(This post represents my personal opinion only. The standard disclaimer applies.)
Part II is here and Part III is here.
I’ve recently read some implausible claims from the LibreOffice project, concerning their stats for downloads and users. (These two different statistics are unfortunately conflated in their publicity campaigns, but more about that later). Their claims fall apart if given any scrutiny and placed against comparable numbers from Apache OpenOffice. I think you’ll agree by the time you are done reading my analysis .
If this were merely yet another case of puffery from the LibreOffice marketing department then I might just let it go, as I have with many other similar claims in the past couple of years. But to the extent that some people seem take these claims as facts, and are repeating, them, then I hope I will be forgiven for giving truth a chance to be heard. I’ll lay out the numbers as I know them and let you be the judge.
First, what do we have on the Apache OpenOffice side? Most of our downloads are from our download site hosted by SourceForge. The download stats are public and exposed by SourceForge via their REST API. We gather these stats with a Python script (also public here) and that data is saved to a data file, which is then plotted on our website. So everything is open and transparent here. The downloads are counted by a respected 3rd party and the entire processing of these numbers is open for inspection. It is all there, day-to-day, including breakdown by country and operating system.

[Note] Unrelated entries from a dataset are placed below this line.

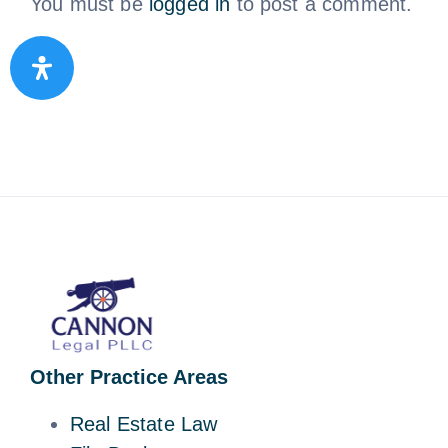
You must be
logged in
to post a comment.
Other Practice Areas
Real Estate Law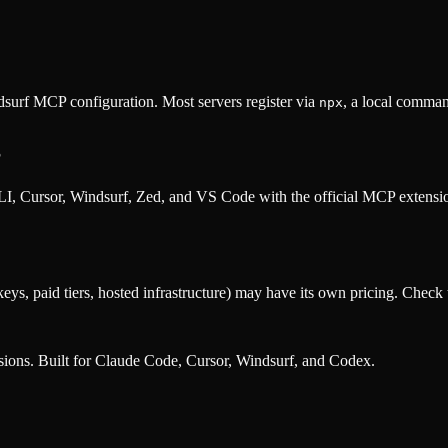
surf MCP configuration. Most servers register via
, a local comman
npx
?
, Cursor, Windsurf, Zed, and VS Code with the official MCP extens
eys, paid tiers, hosted infrastructure) may have its own pricing. Check t
nsions. Built for Claude Code, Cursor, Windsurf, and Codex.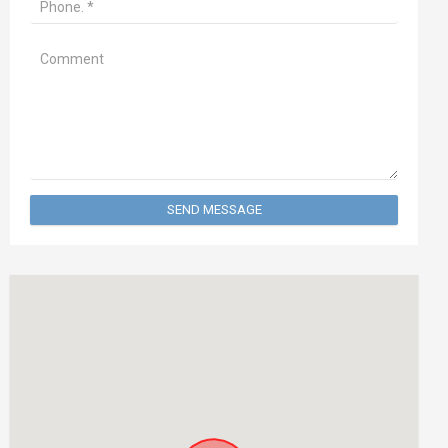
SEND MESSAGE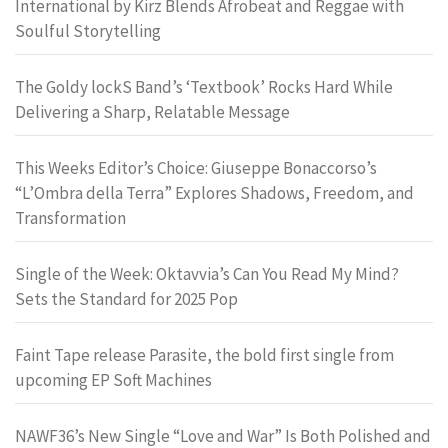
International by Kirz Blends Afrobeat and Reggae with
Soulful Storytelling
The Goldy lockS Band’s ‘Textbook’ Rocks Hard While
Delivering a Sharp, Relatable Message
This Weeks Editor’s Choice: Giuseppe Bonaccorso’s
“L’Ombra della Terra” Explores Shadows, Freedom, and
Transformation
Single of the Week: Oktavvia’s Can You Read My Mind?
Sets the Standard for 2025 Pop
Faint Tape release Parasite, the bold first single from
upcoming EP Soft Machines
NAWF36’s New Single “Love and War” Is Both Polished and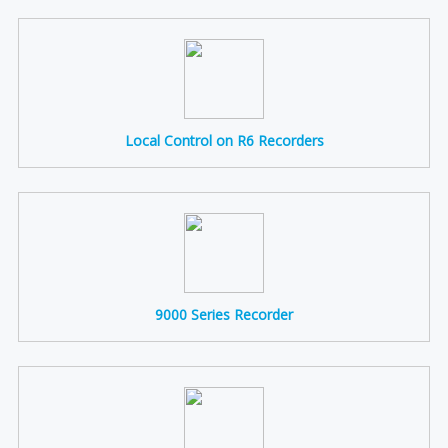
Local Control on R6 Recorders
9000 Series Recorder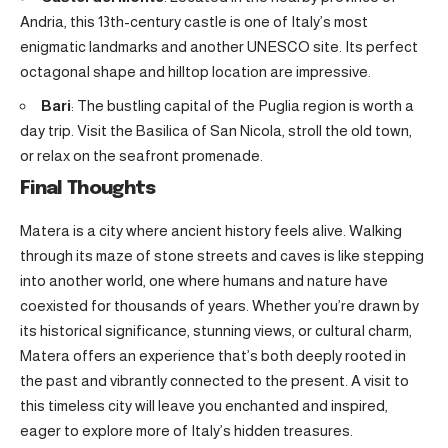
Andria, this 13th-century castle is one of Italy’s most
enigmatic landmarks and another UNESCO site. Its perfect
octagonal shape and hilltop location are impressive.
Bari
: The bustling capital of the Puglia region is worth a
day trip. Visit the Basilica of San Nicola, stroll the old town,
or relax on the seafront promenade.
Final Thoughts
Matera is a city where ancient history feels alive. Walking
through its maze of stone streets and caves is like stepping
into another world, one where humans and nature have
coexisted for thousands of years. Whether you’re drawn by
its historical significance, stunning views, or cultural charm,
Matera offers an experience that’s both deeply rooted in
the past and vibrantly connected to the present. A visit to
this timeless city will leave you enchanted and inspired,
eager to explore more of Italy’s hidden treasures.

We have nothing to hide.
The LibreOffice numbers, on the other hand, we only know from download claims in press releases, and then only at long intervals. We have no idea what exactly they are counting. They have never made the detailed stats public. This does not mean that the numbers are incorrect of course. It just means that no one outside of their project’s leadership is able to verify the claims.
But taken for what its worth, let’s look the recent LibreOffice claims and compare it to the actual data posted by Apache.
- On Sept 27th, LibreOffice claimed “Downloads since January 25, 2011, the date of the first stable release, have just exceeded 18 million”.
- On that same day, OpenOffice had accumulated 18,207,610 download via SourceForge. (Per the posted data file, which you can verify against SourceForge’s Stats API if you wish)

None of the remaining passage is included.